Dressing up like an eagle (twice)

Dressing up like an eagle (twice)

Date: 22 January 2014

Since working at WDM, I have often found myself doing unusual things such as dressing up in a shark costume or building a cardboard detonator for an action outside HSBC. I’d only been working at the organisation a couple of months before I was asked to climb into the front of a digger outside RBS to protest against their involvement in tarsands just another day (not) in the office!

So in May 2013, I didn’t find it strange when I found myself wearing a bright blue Barclays eagle mask while trying to ride a ‘Barclays bike’ – for the second year in a row. It was the Barclays AGM and we were there to protest against their role in food speculation, welcoming shareholders with the chant ‘speculation means starvation, what we need is regulation!’ and ‘One, two, three four… Bank on hunger no more! Five, six, seven, eight… Osborne you must regulate!”.
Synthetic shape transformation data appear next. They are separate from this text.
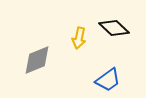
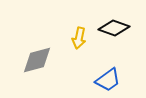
black diamond: rotated 24 degrees counterclockwise
gray diamond: rotated 8 degrees clockwise
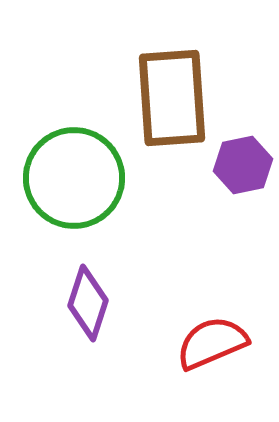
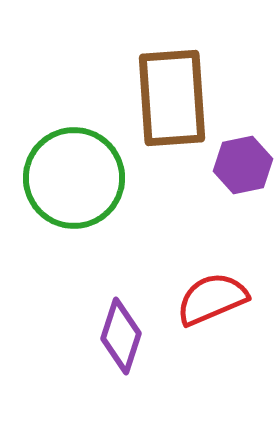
purple diamond: moved 33 px right, 33 px down
red semicircle: moved 44 px up
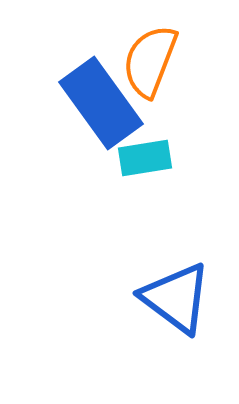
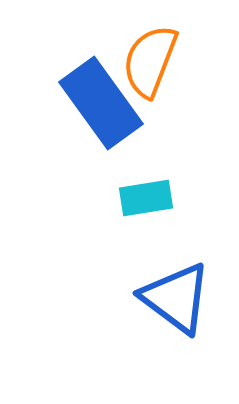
cyan rectangle: moved 1 px right, 40 px down
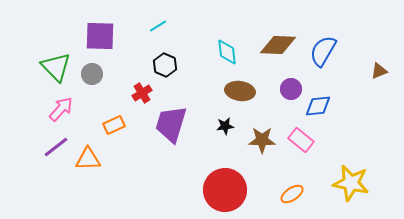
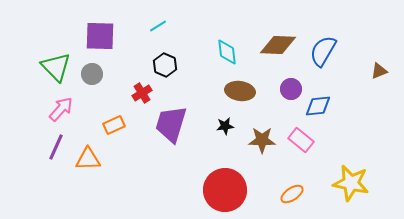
purple line: rotated 28 degrees counterclockwise
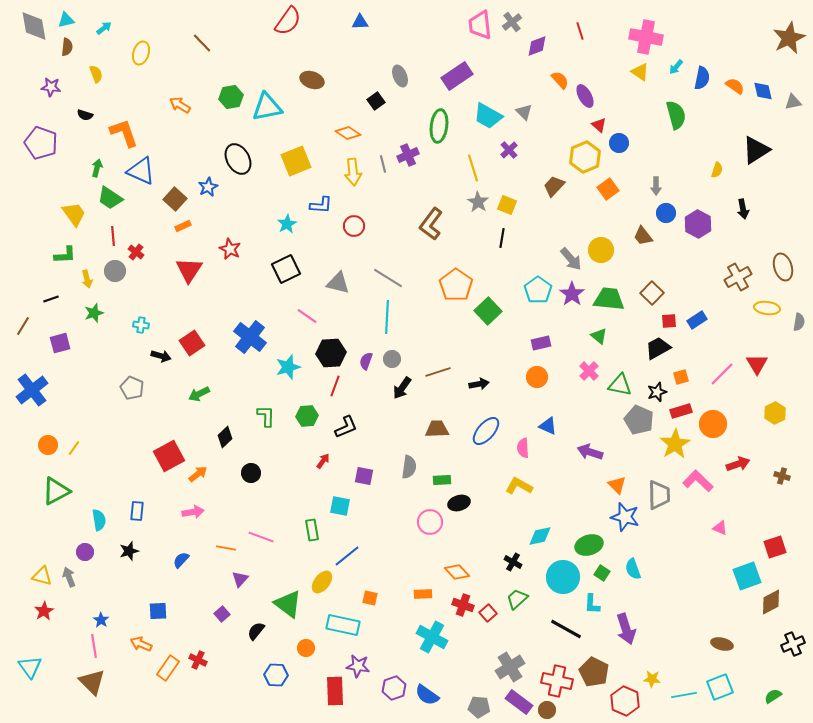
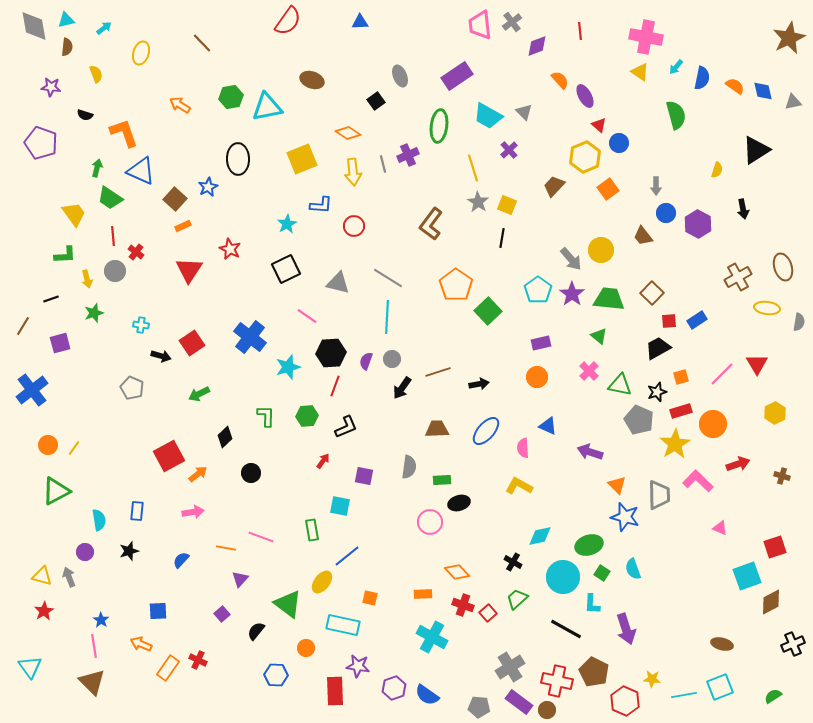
red line at (580, 31): rotated 12 degrees clockwise
black ellipse at (238, 159): rotated 28 degrees clockwise
yellow square at (296, 161): moved 6 px right, 2 px up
Barclays is the UK’s biggest player in food speculation, and we estimate that in 2012 Barclays made up to £278 million in food speculation. So it was a big shock when after three years of public campaigning, the bank announced that it would no longer trade in agricultural commodities “for speculative purposes”. Although this was a success for our campaign, Barclays continues to offer opportunities for others to speculate on food, and so the need for European legislation on this was still a priority.

When I found out last week that the EU had finally managed to reach an agreement to curb food speculation, it made dressing up like an eagle outside the Barclays AGM two years in a row feel worthwhile. I remember trying to cycle in circles without being able to see out of the mask and in the pouring rain, and wondering if it was completely necessary. But after three years of creative actions and continuous lobbying of MEPs and MPs by WDM groups and activists, it has all paid off.

The EU’s moves to curb food speculation could not have been achieved without local campaigning and we all made food speculation an issue decision makers and the media could not ignore.